Страницы обрабатывались бусинами-сорбентами, которые потом проходили анализ в газовом хроматографе и масс-спектрометре.

В ходе работы исследователи контактировали с московской полицией, предоставившей возможность сравнить резуль­таты анализа рукописей со стандартами морфина, бытовавшими в Москве в конце тридцатых — начале сороковых годов ХХ века.

Некоторые страницы, к примеру эпизод с диалогом меж­ду Иешуа и Пилатом, содержат довольно небольшое количе­ство морфина — около 5 нг/см2. В то же время другие части, над которыми писатель подолгу трудился и не один раз переписывал, содержат достаточно высокие концентрации вещества. Так, на странице с планом романа обнаружено до 100 нг/см2 морфина.

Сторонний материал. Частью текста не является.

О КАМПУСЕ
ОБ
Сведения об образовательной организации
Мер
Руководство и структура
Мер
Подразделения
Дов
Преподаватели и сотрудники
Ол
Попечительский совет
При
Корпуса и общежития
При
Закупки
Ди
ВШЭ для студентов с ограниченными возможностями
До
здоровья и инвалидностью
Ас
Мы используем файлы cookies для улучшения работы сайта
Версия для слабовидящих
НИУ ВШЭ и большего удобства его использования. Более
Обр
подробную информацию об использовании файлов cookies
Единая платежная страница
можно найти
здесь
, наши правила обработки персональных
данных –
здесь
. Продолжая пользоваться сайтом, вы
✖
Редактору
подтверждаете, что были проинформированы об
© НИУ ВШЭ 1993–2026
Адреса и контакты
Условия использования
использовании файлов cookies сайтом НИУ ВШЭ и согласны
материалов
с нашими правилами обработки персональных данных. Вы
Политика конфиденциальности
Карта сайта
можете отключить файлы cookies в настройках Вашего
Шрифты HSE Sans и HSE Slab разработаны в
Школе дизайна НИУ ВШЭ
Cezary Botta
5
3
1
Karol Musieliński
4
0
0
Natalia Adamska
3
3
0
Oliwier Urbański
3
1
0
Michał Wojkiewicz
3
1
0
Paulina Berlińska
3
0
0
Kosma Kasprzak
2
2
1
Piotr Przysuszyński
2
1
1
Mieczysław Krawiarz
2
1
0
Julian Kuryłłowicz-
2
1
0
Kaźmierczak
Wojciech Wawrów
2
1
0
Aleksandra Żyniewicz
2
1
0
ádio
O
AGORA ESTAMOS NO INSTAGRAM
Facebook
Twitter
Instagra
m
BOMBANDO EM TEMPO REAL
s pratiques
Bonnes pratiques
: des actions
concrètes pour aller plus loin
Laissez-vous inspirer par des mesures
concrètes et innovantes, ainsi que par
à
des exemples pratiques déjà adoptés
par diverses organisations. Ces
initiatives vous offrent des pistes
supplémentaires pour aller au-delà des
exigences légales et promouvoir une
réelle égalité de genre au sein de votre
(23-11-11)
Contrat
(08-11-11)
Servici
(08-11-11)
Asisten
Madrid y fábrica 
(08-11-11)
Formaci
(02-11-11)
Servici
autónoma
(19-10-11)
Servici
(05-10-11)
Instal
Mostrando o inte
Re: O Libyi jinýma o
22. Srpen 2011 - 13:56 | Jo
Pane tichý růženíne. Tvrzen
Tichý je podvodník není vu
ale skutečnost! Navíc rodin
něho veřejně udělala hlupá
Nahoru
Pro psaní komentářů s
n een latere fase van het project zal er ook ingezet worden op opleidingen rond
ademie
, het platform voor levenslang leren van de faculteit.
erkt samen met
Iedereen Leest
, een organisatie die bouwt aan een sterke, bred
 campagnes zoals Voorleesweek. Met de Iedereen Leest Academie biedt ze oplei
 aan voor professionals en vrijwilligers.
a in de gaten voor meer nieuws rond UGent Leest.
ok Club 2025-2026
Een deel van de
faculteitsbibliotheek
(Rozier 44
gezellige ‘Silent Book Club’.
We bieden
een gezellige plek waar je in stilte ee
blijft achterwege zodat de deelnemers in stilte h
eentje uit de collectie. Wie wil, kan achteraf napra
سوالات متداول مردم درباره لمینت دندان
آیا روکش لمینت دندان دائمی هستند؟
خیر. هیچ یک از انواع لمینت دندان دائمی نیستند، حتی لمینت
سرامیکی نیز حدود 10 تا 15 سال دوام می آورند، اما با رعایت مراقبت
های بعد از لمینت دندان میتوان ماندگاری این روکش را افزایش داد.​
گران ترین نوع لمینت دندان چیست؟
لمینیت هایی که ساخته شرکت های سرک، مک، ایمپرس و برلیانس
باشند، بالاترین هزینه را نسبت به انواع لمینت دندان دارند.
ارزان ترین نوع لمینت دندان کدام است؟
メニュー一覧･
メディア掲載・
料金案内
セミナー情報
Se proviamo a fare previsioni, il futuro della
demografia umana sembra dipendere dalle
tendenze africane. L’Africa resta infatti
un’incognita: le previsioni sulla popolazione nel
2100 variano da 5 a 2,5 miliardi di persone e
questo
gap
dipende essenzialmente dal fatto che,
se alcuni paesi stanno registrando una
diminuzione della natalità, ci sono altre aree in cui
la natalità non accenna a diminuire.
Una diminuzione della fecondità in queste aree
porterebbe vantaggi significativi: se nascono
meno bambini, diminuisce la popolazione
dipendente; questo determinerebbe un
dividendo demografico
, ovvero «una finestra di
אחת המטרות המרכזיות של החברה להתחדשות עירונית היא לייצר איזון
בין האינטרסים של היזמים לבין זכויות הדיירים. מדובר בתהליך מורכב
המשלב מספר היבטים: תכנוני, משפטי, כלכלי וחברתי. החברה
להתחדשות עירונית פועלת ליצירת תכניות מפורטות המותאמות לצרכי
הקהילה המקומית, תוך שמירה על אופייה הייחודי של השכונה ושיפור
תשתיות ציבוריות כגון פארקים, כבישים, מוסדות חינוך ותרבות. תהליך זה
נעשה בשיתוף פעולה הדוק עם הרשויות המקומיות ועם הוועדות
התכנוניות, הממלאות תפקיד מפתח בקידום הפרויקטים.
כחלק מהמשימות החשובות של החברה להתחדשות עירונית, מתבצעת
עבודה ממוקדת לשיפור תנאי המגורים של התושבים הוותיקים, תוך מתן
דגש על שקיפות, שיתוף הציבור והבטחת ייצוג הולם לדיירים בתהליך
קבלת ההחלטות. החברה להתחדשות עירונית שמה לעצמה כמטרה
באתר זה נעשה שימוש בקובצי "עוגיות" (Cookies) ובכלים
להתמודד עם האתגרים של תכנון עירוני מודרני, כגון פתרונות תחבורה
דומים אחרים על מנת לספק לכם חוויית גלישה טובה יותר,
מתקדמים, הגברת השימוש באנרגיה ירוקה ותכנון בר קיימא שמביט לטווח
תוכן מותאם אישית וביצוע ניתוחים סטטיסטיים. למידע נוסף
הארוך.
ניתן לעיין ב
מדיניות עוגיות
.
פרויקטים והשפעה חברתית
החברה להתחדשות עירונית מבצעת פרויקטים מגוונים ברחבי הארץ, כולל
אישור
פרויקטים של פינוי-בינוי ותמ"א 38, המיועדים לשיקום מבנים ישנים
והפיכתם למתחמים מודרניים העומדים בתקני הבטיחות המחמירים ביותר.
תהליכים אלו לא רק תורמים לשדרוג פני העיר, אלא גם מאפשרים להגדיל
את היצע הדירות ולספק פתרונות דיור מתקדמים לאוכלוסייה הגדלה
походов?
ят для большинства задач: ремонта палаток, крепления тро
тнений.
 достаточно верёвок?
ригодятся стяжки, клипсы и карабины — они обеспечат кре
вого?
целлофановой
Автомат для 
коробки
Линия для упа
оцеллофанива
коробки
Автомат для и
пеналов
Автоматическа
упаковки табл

Так что писателя унес в могилу или лекарственный, или гипертонический нефросклероз (поражение почек, вызван­ное хронически повышенным артериальным давлением и атеросклерозом сосудов почек). Оба варианта заболевания сопровождаются сильнейшими головными болями и часто заканчивается смертью от почечной недостаточности (как это и случилось 10 марта 1940 года).

Увы, судьба Мастера показала, что представляют собой две очень распространенные причины смерти или тяжелых болезней: злоупотребление лекарственными препаратами (в том числе и по согласию с лечащим врачом) и «тихая смерть» — артериальная гипертензия.